Petronas Gas’ (PTG) 3Q19 core profit was in line with expectations. Gains from the gas processing business were offset by weaker transportation and regasification segments under the new incentivebased regulation (IBR) framework. Joint venture earnings remained strong with the start-up of the Pengerang air separation unit (ASU). We maintain our HOLD rating and 12-month target price of RM16.25. Ytd dividend payout at 50sen was similar as for 9M18.
PTG’s 9M19 profit fell 6% yoy to RM1.4bn, but came within expectation, comprising 78% and 76% of our and the street’s full-year estimates. Overall 3Q revenue fell by 5% yoy as the decline in the gas transportation and utilities segments outweighed the stronger gas processing revenue. JV profit increased by 55% following the commencement of Pengerang ASU plant in Johor.
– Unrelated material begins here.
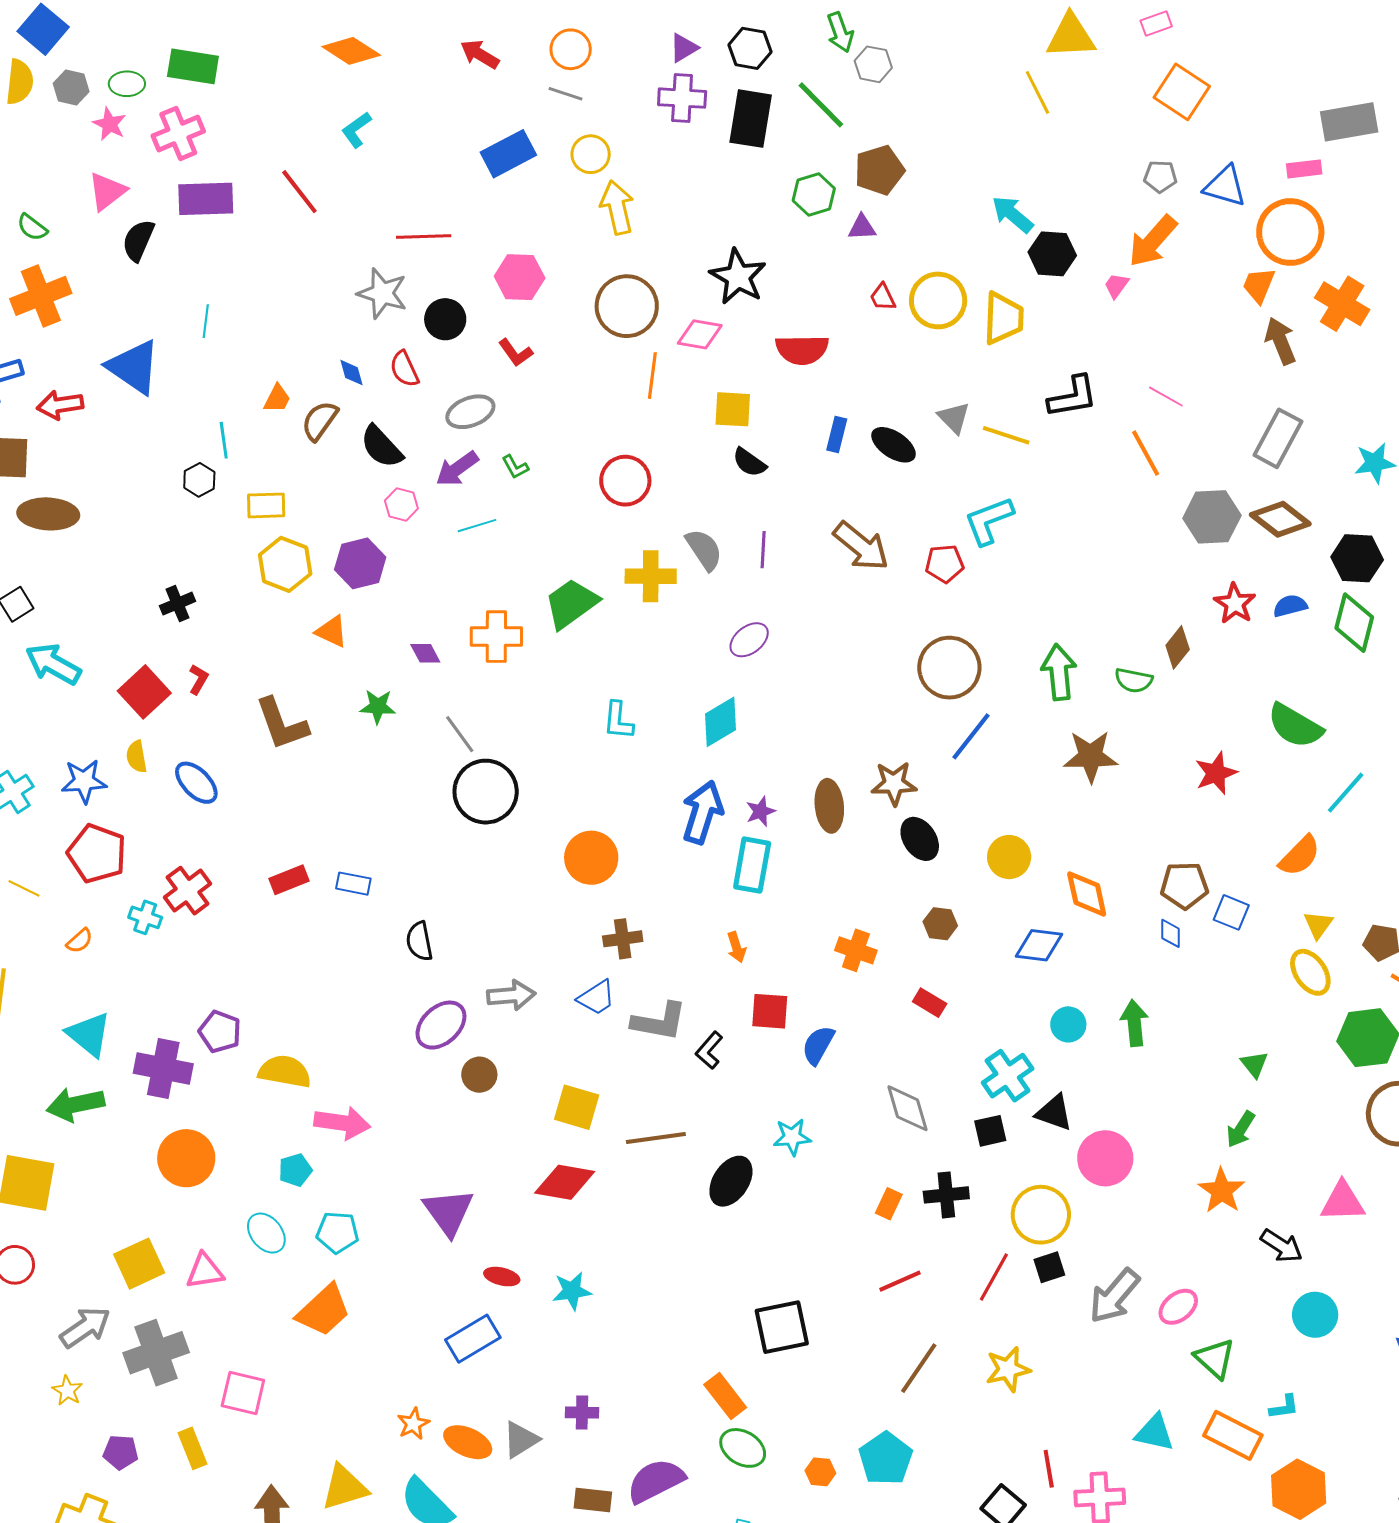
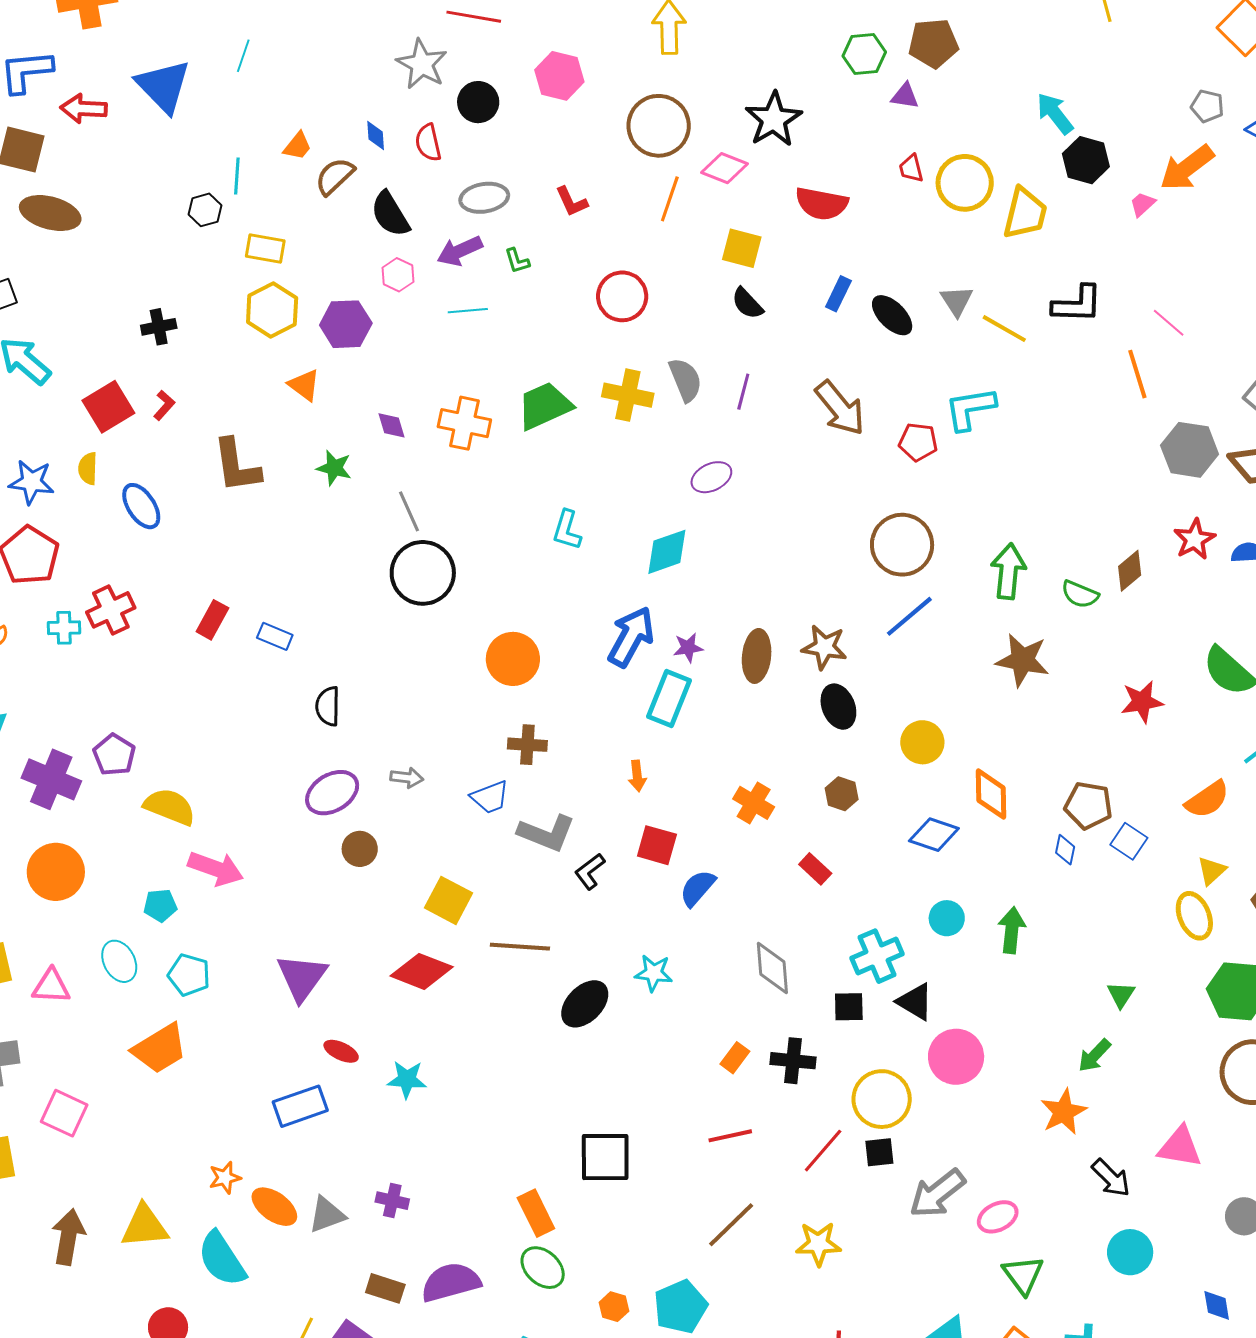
red L-shape: (516, 353) -> (572, 202), moved
red rectangle: (289, 880) -> (212, 620), turned -51
cyan cross: (145, 917) -> (64, 628), turned -32
gray arrow: (511, 995) -> (407, 778), size x0.7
Revenue was down 3% qoq as one of the air separation units (ASU) in Kertih underwent a statutory plant turnaround. This led to a lower sales volume, with the EBITDA margin falling by 2.2ppts as a result of the higher maintenance cost. JV profit declined 23% qoq following a lower contribution from Kimanis Power due to scheduled shutdown on its generation block, as well as reduced contribution from Pengerang Gas Solution. More details should be provided in the results conference call this morning on updates on the RP1 tariff proposal.
We maintain our Hold rating and target price of RM16.25. The current valuation looks fair with profit expected to decline progressively following the change in the regulated asset base. We have imputed a flat DPS in FY19E, which implies a 4.3% yield which should lend support to the share price. Key upside/downside risks depend on the outcome of the allowable return, as well as any unforeseen operational disruption of the existing assets which might lead to more downside risks.